Los pueblos nuestros quedan lejos: tanto que no podemos
despedirnos diciendo adiós con un pañuelo al viento. Y nos desconocemos a pesar de tener un perfil similar porque
todos nosotros somos buscadores implacables de subsistencia.
Los pueblos nuestros tienen rincones bellísimos y únicos
y, a la par, heridas de desalojo y abandono. Casi todos bebemos nuestros vinos
que labramos apostando por esa riqueza milenaria que nos hace gemir por pérdidas de heladas o
granizo, lluvias a destiempo y bajos precios y, ante eso, se nos enciende la
sangre en mucha ocasiones mirando el cielo azul injusto y pendenciero como esos jugadores que nada
tienen y se lo juegan todo .
Nos guardamos las ganas de emigrar ante los decaimientos
por los impuestos, la soledad y el abandono en el que algunos pueblos van
cayendo. Pensamos que sobran visitas de
los que nos prometen salir de esta desolación y, al tiempo queremos y ansiamos que
vengan para así, salir grabados en las televisiones locales, provinciales y
autonómicas para poder mostrar los personajes
que aguardan pacientemente turno delante del cámara. Después cuando las
cosechas resultan ser escasas nos refugiamos en nuestro orgullo, y en ese nuevo
laúd de halago que son recuperar una página de Historia para escenificarla con
la esperanza de atraer turistas de los pueblos de al lado.
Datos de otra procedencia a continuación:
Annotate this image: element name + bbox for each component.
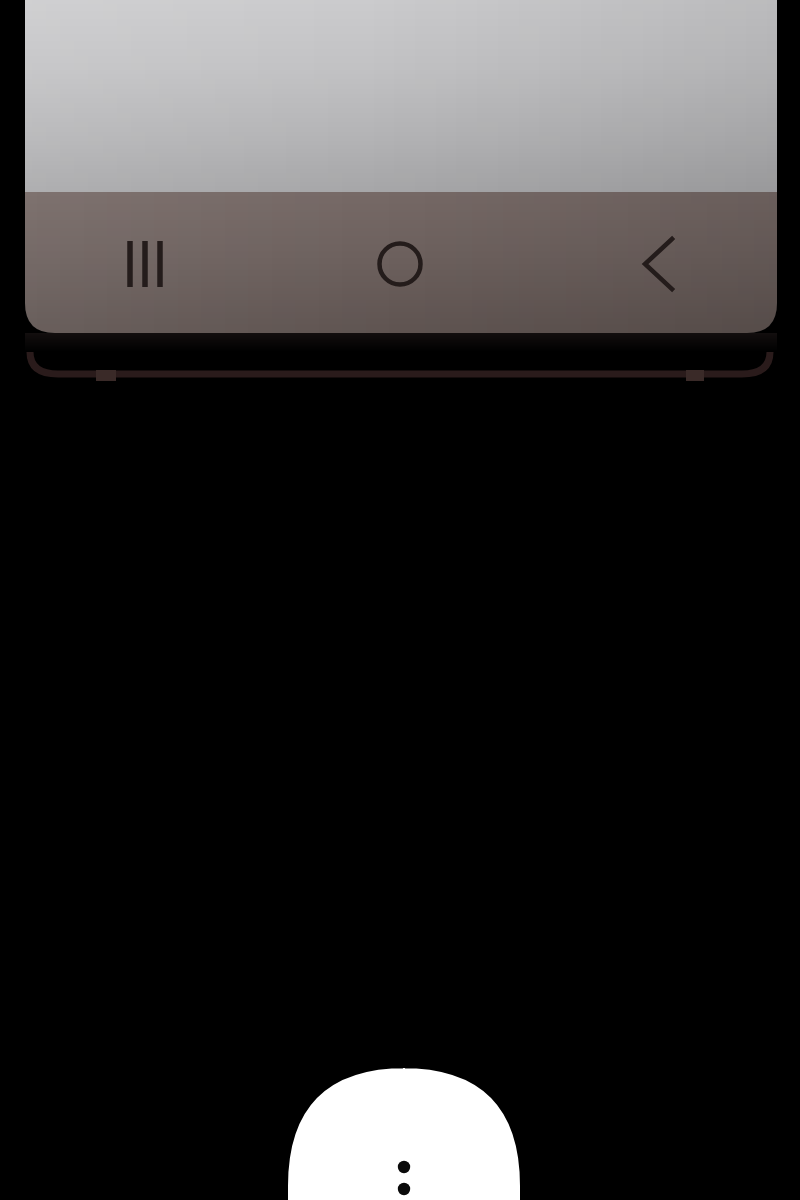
button[interactable]: More options xyxy=(378,1146,430,1200)
button[interactable]: Home xyxy=(343,200,457,328)
button[interactable] xyxy=(288,1068,520,1200)
button[interactable]: Back xyxy=(601,200,715,328)
button[interactable]: Recent apps xyxy=(88,200,202,328)
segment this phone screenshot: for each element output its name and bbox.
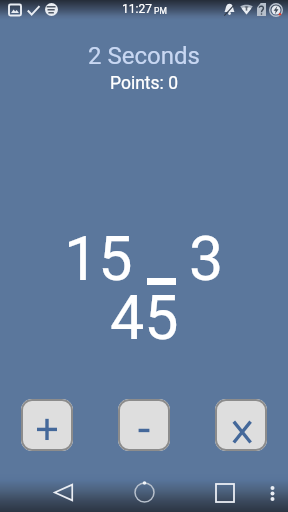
button[interactable]: Back bbox=[42, 473, 84, 512]
staticText: 2 Seconds bbox=[88, 42, 200, 70]
staticText: 3 bbox=[189, 223, 224, 294]
button[interactable]: + bbox=[21, 399, 73, 451]
staticText: 11:27 bbox=[122, 2, 152, 16]
button[interactable]: More options bbox=[258, 479, 286, 507]
button[interactable]: Home bbox=[123, 473, 165, 512]
button[interactable]: - bbox=[118, 399, 170, 451]
staticText: Points: 0 bbox=[110, 73, 179, 94]
button[interactable]: Recents bbox=[204, 473, 246, 512]
staticText: 15 bbox=[64, 223, 133, 294]
button[interactable]: X bbox=[215, 399, 267, 451]
staticText: 45 bbox=[110, 282, 179, 353]
staticText: PM bbox=[152, 6, 167, 16]
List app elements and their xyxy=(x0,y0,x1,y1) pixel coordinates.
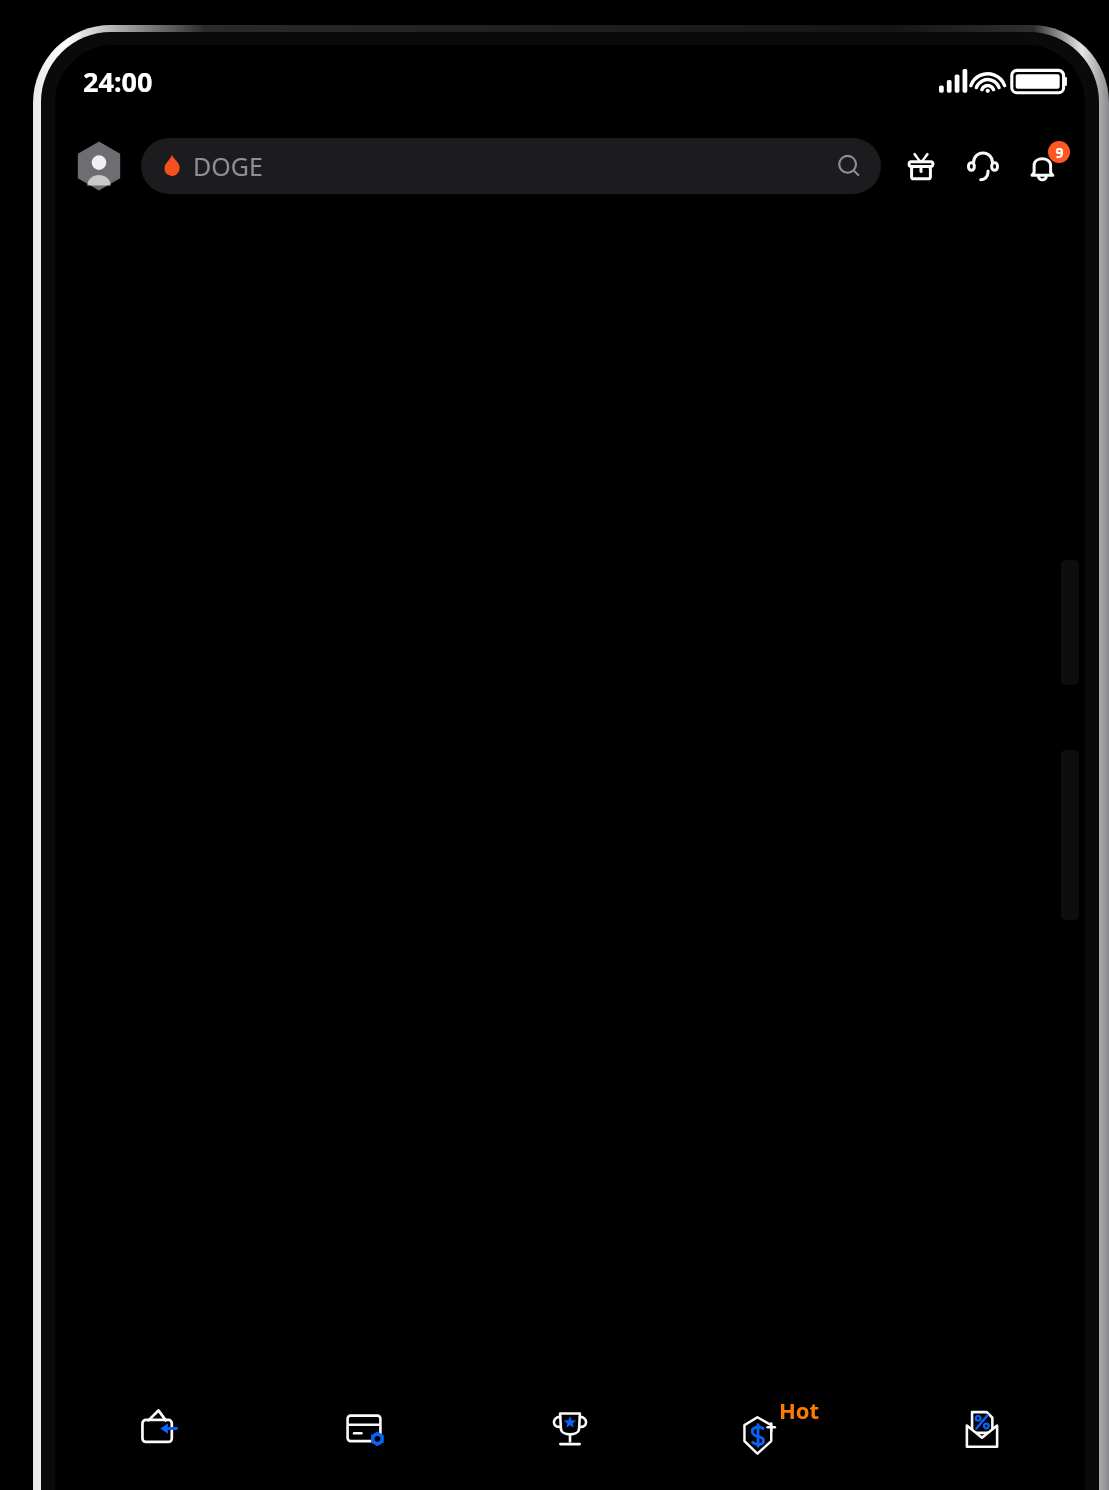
button[interactable]: Profile xyxy=(73,140,125,192)
button[interactable]: Rewards xyxy=(895,140,947,192)
button[interactable]: Support xyxy=(957,140,1009,192)
staticText: 9 xyxy=(1055,143,1064,162)
other: Search xyxy=(835,152,863,180)
button[interactable]: Cards xyxy=(261,1374,467,1484)
button[interactable]: Rewards xyxy=(467,1374,673,1484)
button[interactable]: Deposit xyxy=(55,1374,261,1484)
button[interactable]: Earn xyxy=(673,1374,879,1484)
staticText: Hot xyxy=(779,1395,820,1425)
button[interactable]: Offers xyxy=(879,1374,1085,1484)
button[interactable]: DOGE xyxy=(141,138,881,194)
staticText: DOGE xyxy=(193,149,263,183)
button[interactable]: Notifications xyxy=(1019,140,1071,192)
staticText: 24:00 xyxy=(83,63,153,100)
Sin saberlo, lanzamos salmos de amor al aire ofreciendo comida y atalajes de personajes
literarios o históricos con los que componemos epopeyas pasadas, callándonos,
que nadie se viene a residir aquí. Y tampoco se invierte en negocios para que
los locales vivan y no abandonen todo esto.
Hace tiempo que empezamos a ver en nuestros pueblos sus calles con
despojos por el abandono de la estirpe. Íbamos a crecer tanto que nos quedamos
mirando el dedo en vez de mirar hacia el horizonte. Va terminando la vendimia y
el precio del vino y de la uva ha caído y tememos con razón, que no nos compren
el vino a buen precio. Siempre
quejándose las gentes del agro, los campesinos, labradores, tractoristas y
temporeros en contra de quienes aguantan
estoicamente el hallar rotos presentes halagüeños que se soñaron en el pasado.
El campo nuestro ha envejecido. Las manos que los labran,
la mayoría, son mayores, viejos jubilados
autónomos. Y el choque generacional no pisa cardos ni surco arado. Se
oxidan no, los aperos, cantados en ocasiones por nostalgia de los que son
ancianos, o por aquellos progres de palabra fácil, doctos en lecciones
aprendidas, sacadas de llamémosles, avispados cantautores del pasado que jamás hicieron surco alguno. Ahora
por los que defienden animales de granjas, cargados en camiones caminos de
mercados para abastecer las ciudades y no miran las plagas, por ejemplo de
topillos y conejos, que tanto daño han ocasionado a los cultivos.
Éste es nuestro panorama, nuestro pequeño mundo agrario olvidado
por lo que los pueblos se van quedando vacíos y sin vida. Y es que jamás hemos
importado los llamados pueblerinos, paletos, toscos, brutos e incultos… Los
ingeniosos cómicos nos han parodiado, sacando de contexto palabras y giros que
nos han dejado y dejan en evidencia frente al gran público intelectual y culto
de las ciudades en teatros, películas y series televisivas. Aquí la
tristeza es que no sabemos defendernos
de esa zafiedad enquistada de creernos perdedores y acomplejados. La lástima y
la impotencia es la pedida de riqueza y con ella los puestos de trabajo. No hay
trabajo por las muchas trabas que detienen los proyectos. Y no se dice. Y se
teme ponerse enfrente de los que nos dirigen. Callar y abandonar los campos.
Olvidar esa costra amada de los pueblos.
Rasparla y tirarla en la soledad de los mapas de los pueblos que desaparecen.
Cárdeno aliento del momento presente lo
que vamos dejando para los que son ahora niños. Si el reloj de la vida se para,
el tiempo absorbe en su rutina la muerte de los pueblos.